Data Mesh is a novel approach to managing data at scale that emphasizes domain-driven decentralization and self-serve data platforms. The idea is to create a network of data domains where each domain owns and manages its own data and provides a self-service platform for accessing and sharing data across domains.
- Domain-Driven Decentralization: Data Mesh emphasizes the importance of domain-driven design where each domain has its own data ownership, governance, and access control policies. This approach allows for greater flexibility, scalability, and autonomy for each domain.
- Self-Serve Data Platforms: Data Mesh promotes the creation of self-service data platforms where domain experts can publish, discover, and consume data without relying on central data teams. This approach fosters a culture of data empowerment and decentralization.
- Data as a Product: Data Mesh treats data as a product that needs to be managed and optimized for value creation. This approach requires domain experts to think like product managers and focus on delivering high-quality data that meets the needs of their customers.

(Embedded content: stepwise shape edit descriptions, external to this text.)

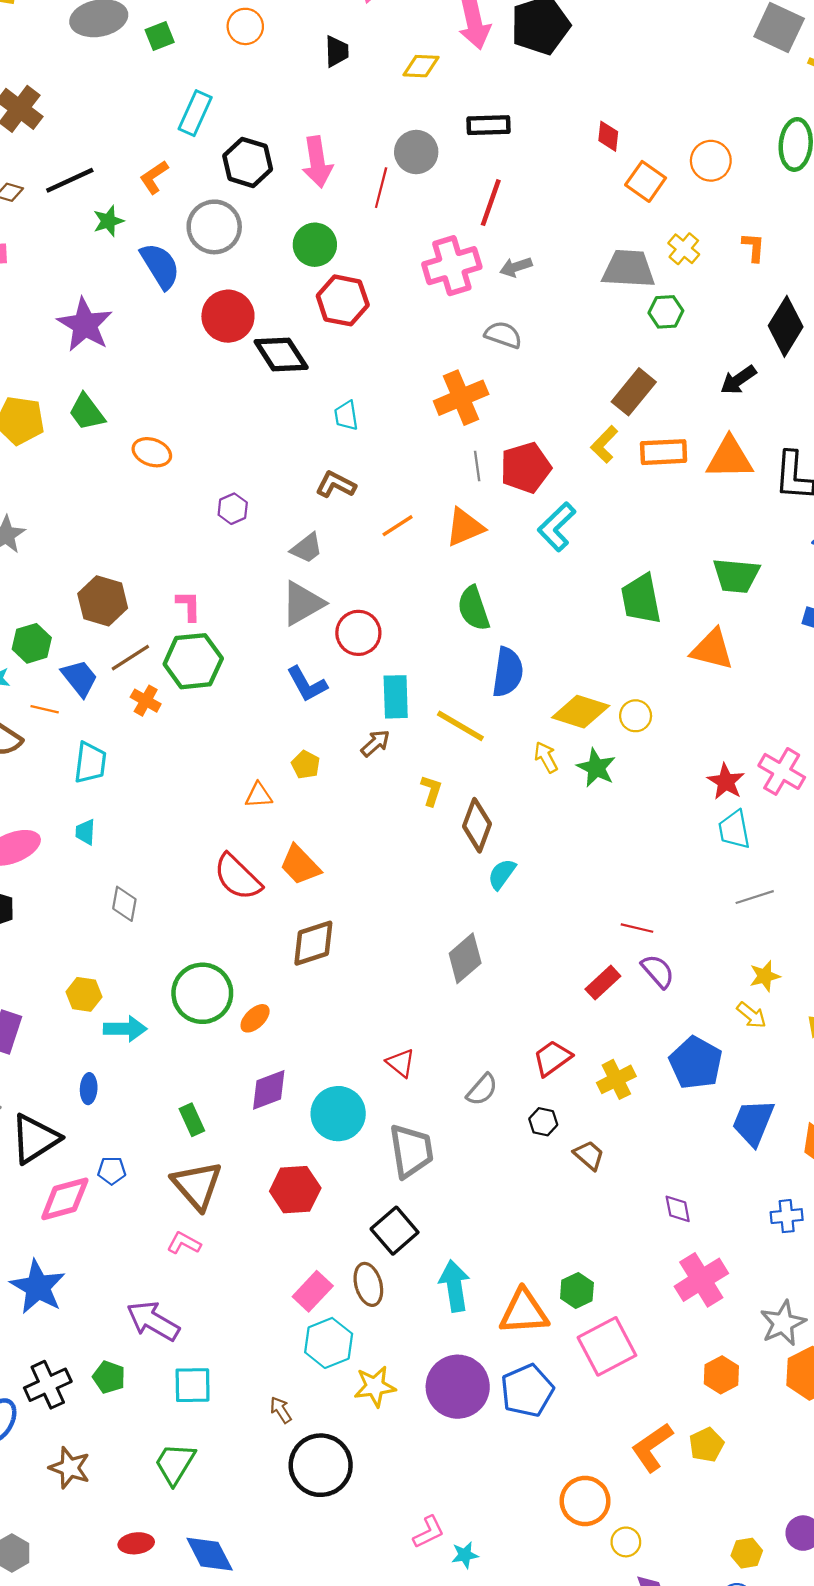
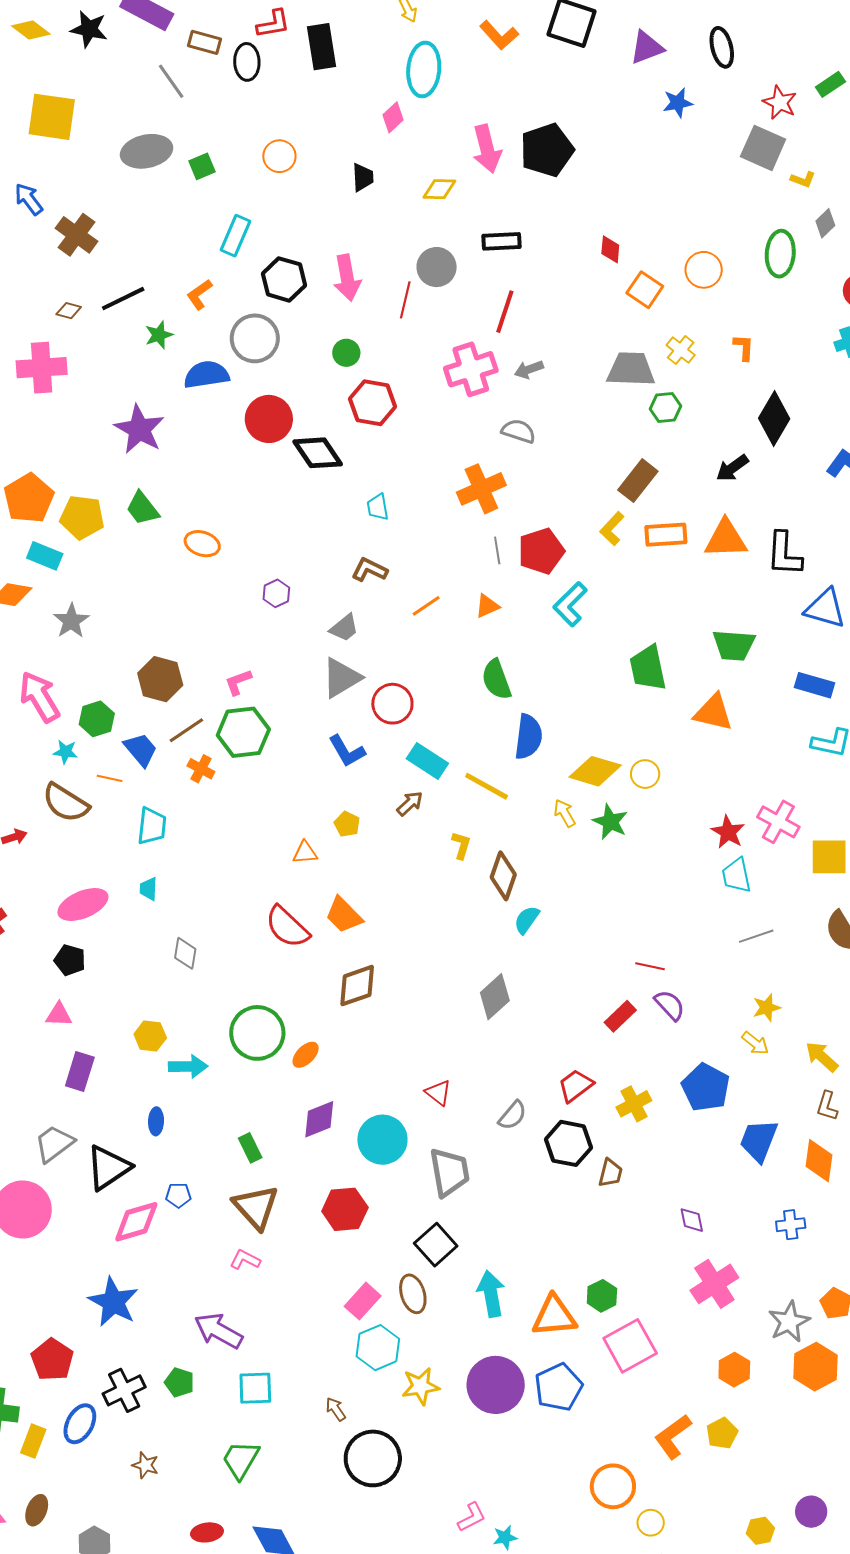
green circle: (315, 245) -> (346, 353), size x0.7
blue semicircle: (160, 266) -> (206, 375), turned -66
orange triangle: (465, 527) -> (487, 606), size x0.7
pink L-shape: (189, 606) -> (238, 682), turned -108
cyan rectangle: (396, 697) -> (427, 761), turned -54
black hexagon: (543, 1122) -> (568, 1143), size x1.8
brown trapezoid: (589, 1155) -> (610, 1173), turned 64
brown star: (70, 1468) -> (145, 1465), size x0.7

- Data Mesh Principles and Logical Architecture by Zhamak Dehghani
- Data Mesh: A Modern Data Architecture for the Enterprise by Zhamak Dehghani
- Data Mesh: Delivering Data-Driven Solutions by Daniel Gillick
Applying Data Mesh to Business
Data Mesh can help businesses overcome the limitations of traditional centralized data architectures by empowering domain experts to manage and share data in a decentralized and self-service manner. By treating data as a product and focusing on delivering high-quality data that meets the needs of various stakeholders, businesses can unlock new opportunities for data-driven innovation and value creation. However, implementing Data Mesh requires a significant shift in mindset and culture, and businesses need to invest in building the necessary infrastructure, governance, and collaboration frameworks to support this approach.